VON SOLIDARISCHGEGENCORONA
Im Oktober 2019 brachen im Irak landesweit Proteste aus, die rasch in Platzbesetzungen u.a. in Bagdad, al Nasiriya, al Basra und Nadschaf City übergingen und die nach wie vor bestehen. Die Protestierenden fordern die Säkularisierung des konfessionalistischen Systems im Irak und bessere Lebens- und Arbeitsverhältnisse. Sie erzwangen unmittelbar den Rücktritt des Ministerpräsidenten Adel Abdel Mahdi im November 2019.
Der Irak befindet sich seither in einer offenen politischen Krise, die sich in zwei Richtungen ausdrückt: Auf die Platzbesetzungen und Demonstrationen reagierte die Regierung bislang mit gewaltsamen Repressionen, der bereits mehr als 600 Menschen zum Opfer gefallen sind. Gleichzeitig ließ sich ein Machtkampf um den Posten des Premierministers – ihm obliegt die Neubildung der Regierung – beobachten, der sich durch zahlreiche Nominierungen für diesen Posten kennzeichnete.

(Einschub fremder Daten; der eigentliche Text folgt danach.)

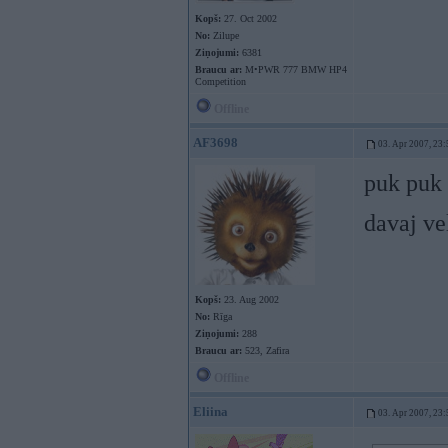
Kopš:
27. Oct 2002
No:
Zilupe
Ziņojumi:
6381
Braucu ar:
M•PWR 777 BMW HP4
Competition
Offline
AF3698
03. Apr 2007, 23:
puk puk
davaj ve
Kopš:
23. Aug 2002
No:
Rīga
Ziņojumi:
288
Braucu ar:
523, Zafira
Offline
Eliina
03. Apr 2007, 23:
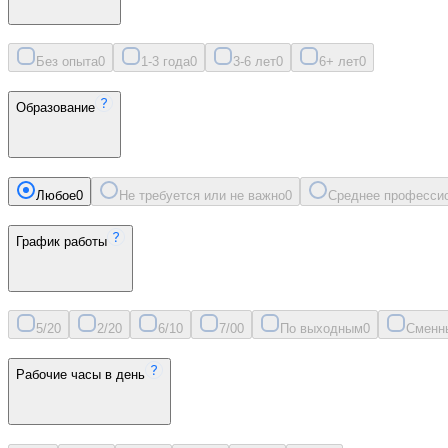
Без опыта
0
1-3 года
0
3-6 лет
0
6+ лет
0
Образование
Любое
0
Не требуется или не важно
0
Среднее професси
График работы
5/2
0
2/2
0
6/1
0
7/0
0
По выходным
0
Сменн
Рабочие часы в день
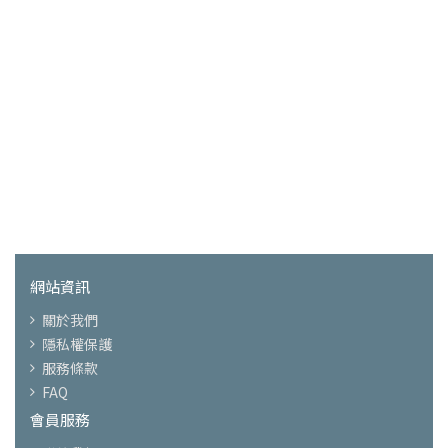
網站資訊
關於我們
隱私權保護
服務條款
FAQ
會員服務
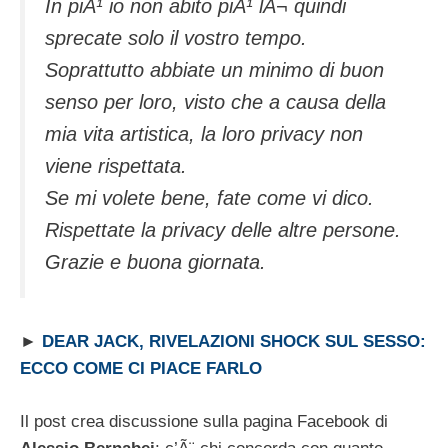
In piÃ¹ io non abito piÃ¹ lÃ¬ quindi
sprecate solo il vostro tempo.
Soprattutto abbiate un minimo di buon
senso per loro, visto che a causa della
mia vita artistica, la loro privacy non
viene rispettata.
Se mi volete bene, fate come vi dico.
Rispettate la privacy delle altre persone.
Grazie e buona giornata.
►
DEAR JACK, RIVELAZIONI SHOCK SUL SESSO:
ECCO COME CI PIACE FARLO
Il post crea discussione sulla pagina Facebook di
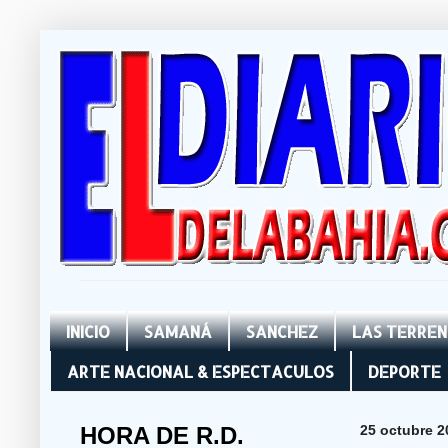
INICIO
SAMANÁ
SANCHEZ
LAS TERRE
ARTE NACIONAL & ESPECTACULOS
DEPORTE
HORA DE R.D.
25 octubre 2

Flankiert wird diese politische von einer ökonomischen Krise, die sich unter dem Lockdown in der COVID19-Pandemie im Verfall des Ölpreises derzeit zugespitzt. Die Ausgangssperre, die die irakische Regierung Ende März verhängen ließ, führte gleichzeitig zu einer dramatischen Zuspitzung der sozialen Verhältnisse im Irak: Ein großer Teil der Bevölkerung, vor allem der jüngeren Generationen, ist arbeitslos, oder befindet sich in prekären Arbeitsverhältnissen, als TagelöhnerInnen, die von der Hand in den Mund leben müssen. Da es kaum sozialstaatliche Sicherungssysteme im Irak gibt, wie eine Arbeitslosenversicherung oder Ausgleichszahlungen, müssen sich die Prekarisierten nun zwischen dem Hungern daheim und der Infektionsgefahr am Arbeitsplatz entscheiden. Für viele Frauen im Irak bedeutet die Ausgangssperre wiederum, dass sie den ganzen Tag mit ihren Ehemännern und oft auch dessen Familie Zuhause eingesperrt sind. Femizide und häusliche Gewalt nehmen, wie in vielen Ländern weltweit, auch im Irak drastisch zu.